The passing car is on the hairy edge of being sharp, but not quite, yet.
1/1000 sec. f/5.6
This is clearly a bit too dark, but looking at the histogram shows we’re not clipping either highlights or shadows, so this could be adjusted to any brightness we liked.
And the moving vehicle (the van) is finally sharp, too, even the tires (the top of the tire is moving twice as fast as the van is).
1/2000 sec. f/5.6
Finally, we’re getting clearly underexposed. The moving car is sure sharp, though, even the spinning wheels. There’s just a little clipping at the dark end, and it’s likely that this exposure could be restored to look very good.
1/4000 sec. f/5.6
We’re now seeing quite extensive clipping on the black end, and a general pileup of pixels in the lower values. While a recognizable picture could be recovered from this, it’s unlikely it would ever look really good.
1/8000 sec. f/5.6
Even more clipping on the black end, and more tone compression. This is 4½, or some such, stops underexposed, and we could still recover much of the image.
Varying Aperture
Rather than repeating the whole sequence, I’m just going to show three examples of equivalent exposures made by varying the aperture instead of the shutter speed.
Two Stops Underexposed
This is 1/500 sec. f/16. Compare to 1/2000 sec. f/5.6.
Right On
This is 1/500 sec. f/5.6 again.
Two Stops Overexposed
This is 1/500 sec. f/2.8. Compare to 1/125 sec. f/5.6.
Practice
This is much simpler to do than it sounds. Go out and play with some landscapes that will hold still for you. Go out on that hillside, set your camera to any exposure at all, and take a picture. Look at it on the LCD. If it’s too dark, adjust the controls to give one stop more exposure (remember, you have three ways to do that; use any one you want). Take another picture, and evaluate it. If your picture is too bright, adjust one of the three controls to give one stop less exposure. Take another picture and evaluate it.

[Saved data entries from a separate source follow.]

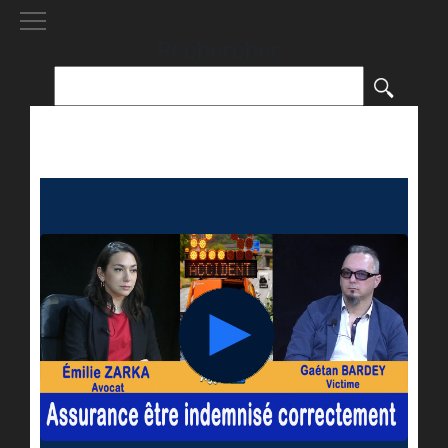
[()
]
Rechercher :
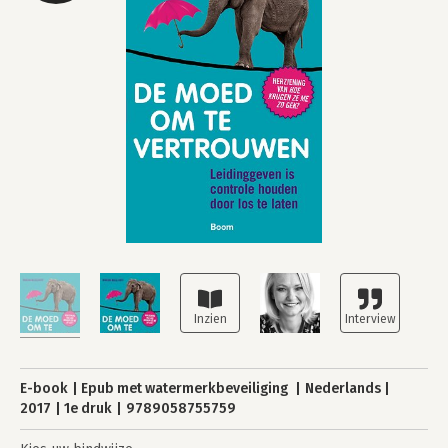
E-book
Epub met watermerkbeveiliging
Nederlands
2017
1e druk
9789058755759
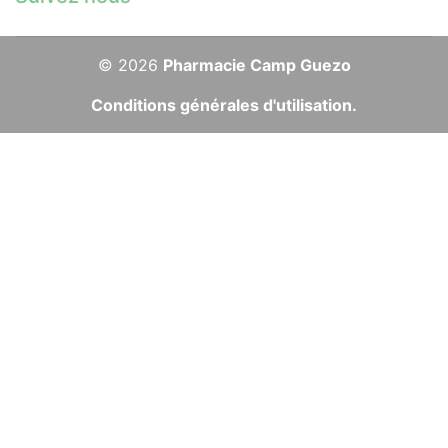
© 2026
Pharmacie Camp Guezo
Conditions générales d'utilisation.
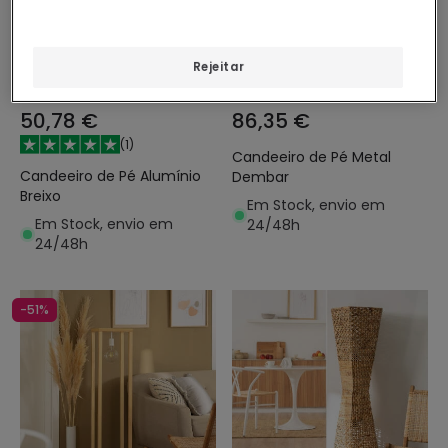
Rejeitar
50,78 €
86,35 €
(
1
)
Candeeiro de Pé Metal
Candeeiro de Pé Alumínio
Dembar
Breixo
Em Stock, envio em
Em Stock, envio em
24/48h
24/48h
-51%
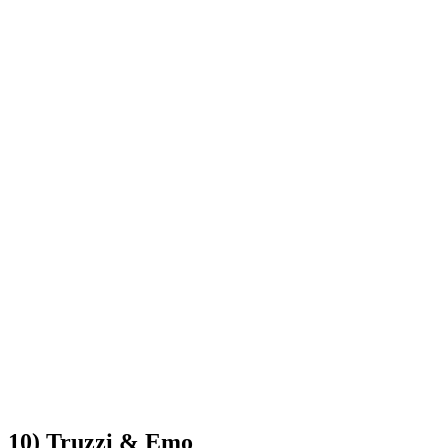
10) Truzzi & Emo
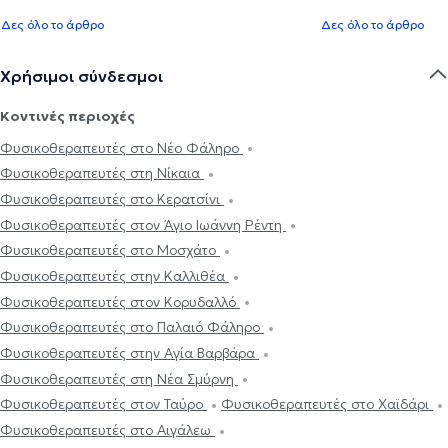
Δες όλο το άρθρο
Δες όλο το άρθρο
Χρήσιμοι σύνδεσμοι
Κοντινές περιοχές
Φυσικοθεραπευτές στο Νέο Φάληρο
Φυσικοθεραπευτές στη Νίκαια
Φυσικοθεραπευτές στο Κερατσίνι
Φυσικοθεραπευτές στον Άγιο Ιωάννη Ρέντη
Φυσικοθεραπευτές στο Μοσχάτο
Φυσικοθεραπευτές στην Καλλιθέα
Φυσικοθεραπευτές στον Κορυδαλλό
Φυσικοθεραπευτές στο Παλαιό Φάληρο
Φυσικοθεραπευτές στην Αγία Βαρβάρα
Φυσικοθεραπευτές στη Νέα Σμύρνη
Φυσικοθεραπευτές στον Ταύρο
Φυσικοθεραπευτές στο Χαϊδάρι
Φυσικοθεραπευτές στο Αιγάλεω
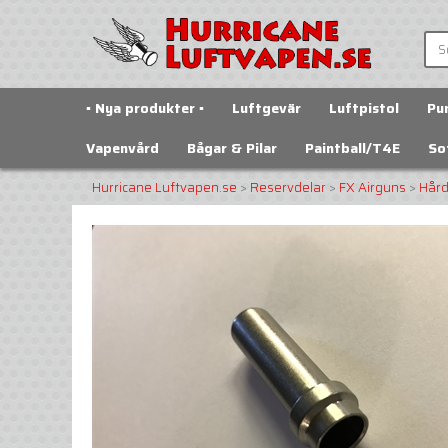
▪️ Nya produkter ▪️
Luftgevär
Luftpistol
Pu
Vapenvård
Bågar & Pilar
Paintball/T4E
So
Hurricane Luftvapen.se
>
Reservdelar
>
FX Airguns
>
Hård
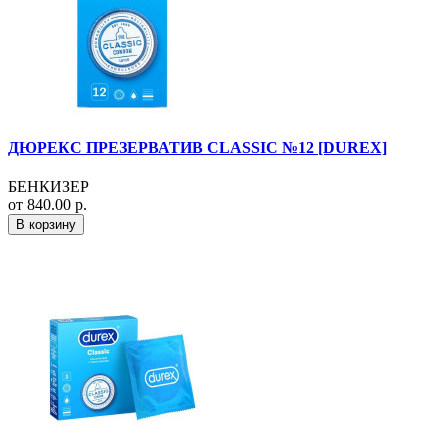
ДЮРЕКС ПРЕЗЕРВАТИВ CLASSIC №12 [DUREX]
БЕНКИЗЕР
от 840.00 р.
В корзину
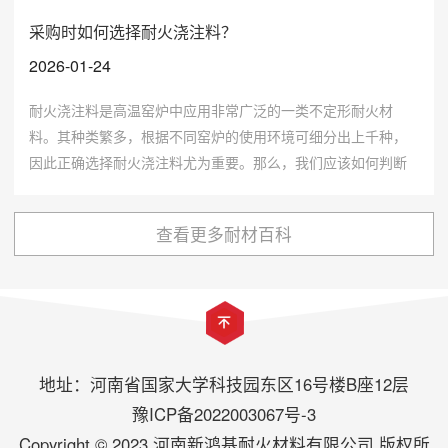
采购时如何选择耐火浇注料？
2026-01-24
耐火浇注料是高温窑炉中应用非常广泛的一类不定形耐火材
料。其种类繁多，根据不同窑炉的使用环境可细分出上千种，
因此正确选择耐火浇注料尤为重要。那么，我们应该如何判断
其质量呢?
查看更多耐材百科
地址：河南省国家大学科技园东区16号楼B座12层
豫ICP备2022003067号-3
Copyright © 2023 河南新鸿基耐火材料有限公司 版权所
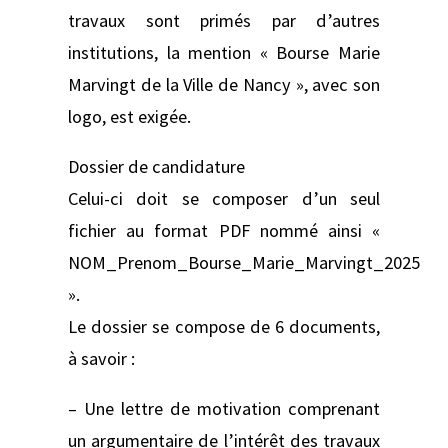
travaux sont primés par d’autres
institutions, la mention « Bourse Marie
Marvingt de la Ville de Nancy », avec son
logo, est exigée.
Dossier de candidature
Celui-ci doit se composer d’un seul
fichier au format PDF nommé ainsi «
NOM_Prenom_Bourse_Marie_Marvingt_2025
».
Le dossier se compose de 6 documents,
à savoir :
– Une lettre de motivation comprenant
un argumentaire de l’intérêt des travaux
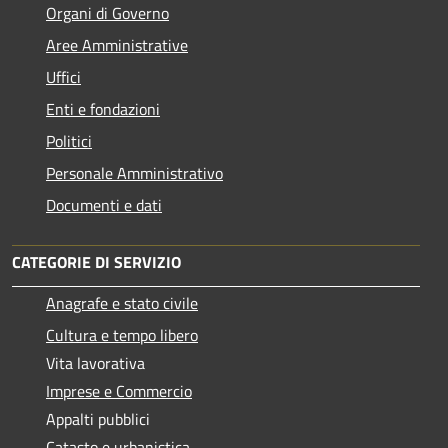
Organi di Governo
Aree Amministrative
Uffici
Enti e fondazioni
Politici
Personale Amministrativo
Documenti e dati
CATEGORIE DI SERVIZIO
Anagrafe e stato civile
Cultura e tempo libero
Vita lavorativa
Imprese e Commercio
Appalti pubblici
Catasto e urbanistica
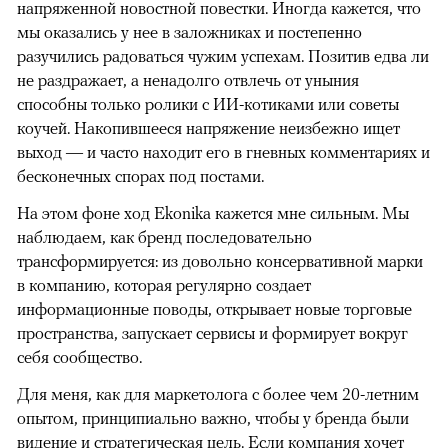
напряженной новостной повестки. Иногда кажется, что
мы оказались у нее в заложниках и постепенно
разучились радоваться чужим успехам. Позитив едва ли
не раздражает, а ненадолго отвлечь от уныния
способны только ролики с ИИ-котиками или советы
коучей. Накопившееся напряжение неизбежно ищет
выход — и часто находит его в гневных комментариях и
бесконечных спорах под постами.
На этом фоне ход Ekonika кажется мне сильным. Мы
наблюдаем, как бренд последовательно
трансформируется: из довольно консервативной марки
в компанию, которая регулярно создает
информационные поводы, открывает новые торговые
пространства, запускает сервисы и формирует вокруг
себя сообщество.
Для меня, как для маркетолога с более чем 20-летним
опытом, принципиально важно, чтобы у бренда были
видение и стратегическая цель. Если компания хочет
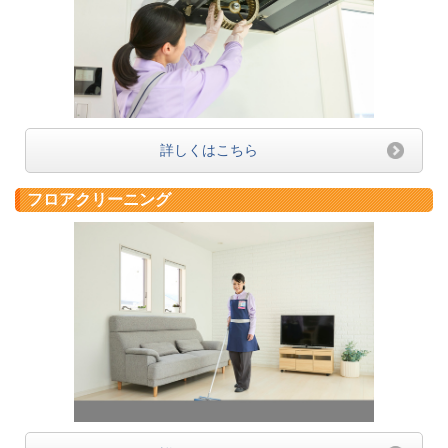
詳しくはこちら
フロアクリーニング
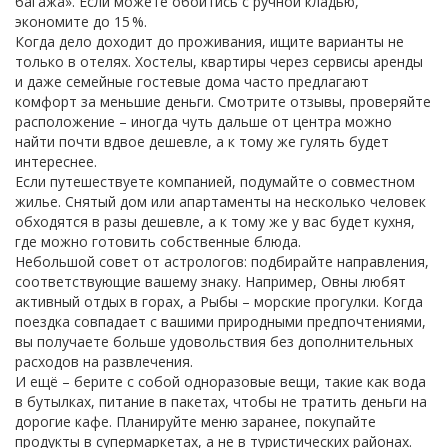
багажа». Если можете обойтись с ручной кладью,
экономите до 15 %.
Когда дело доходит до проживания, ищите варианты не
только в отелях. Хостелы, квартиры через сервисы аренды
и даже семейные гостевые дома часто предлагают
комфорт за меньшие деньги. Смотрите отзывы, проверяйте
расположение – иногда чуть дальше от центра можно
найти почти вдвое дешевле, а к тому же гулять будет
интереснее.
Если путешествуете компанией, подумайте о совместном
жилье. Снятый дом или апартаменты на несколько человек
обходятся в разы дешевле, а к тому же у вас будет кухня,
где можно готовить собственные блюда.
Небольшой совет от астрологов: подбирайте направления,
соответствующие вашему знаку. Например, Овны любят
активный отдых в горах, а Рыбы – морские прогулки. Когда
поездка совпадает с вашими природными предпочтениями,
вы получаете больше удовольствия без дополнительных
расходов на развлечения.
И ещё – берите с собой одноразовые вещи, такие как вода
в бутылках, питание в пакетах, чтобы не тратить деньги на
дорогие кафе. Планируйте меню заранее, покупайте
продукты в супермаркетах, а не в туристических районах.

When you think you’ve got it right, keep going. Make a few more exposures, continuing to change the exposure in the same direction, so you have some examples on the other side of correct. Take all these back to your computer and examine them carefully. Remember that your camera records the exposure you used in the EXIF information; you should have a program that will show you that information. For Windows, IrfanView is both a good image viewer and a good EXIF information viewer.
Spend 10,000 hours doing this under a variety of conditions, and you’ll understand exposure :-).
(The LCD is not a terribly accurate way to judge exposure, especially in daylight, but with experience you can learn to get useful data from it. If your camera supports displaying the “histogram” of the picture as well as the picture, use that mode, and learn to understand the histogram; that’s another simple article.)
Now step away from the computer, pick up your camera, go out there, and play with manual exposure!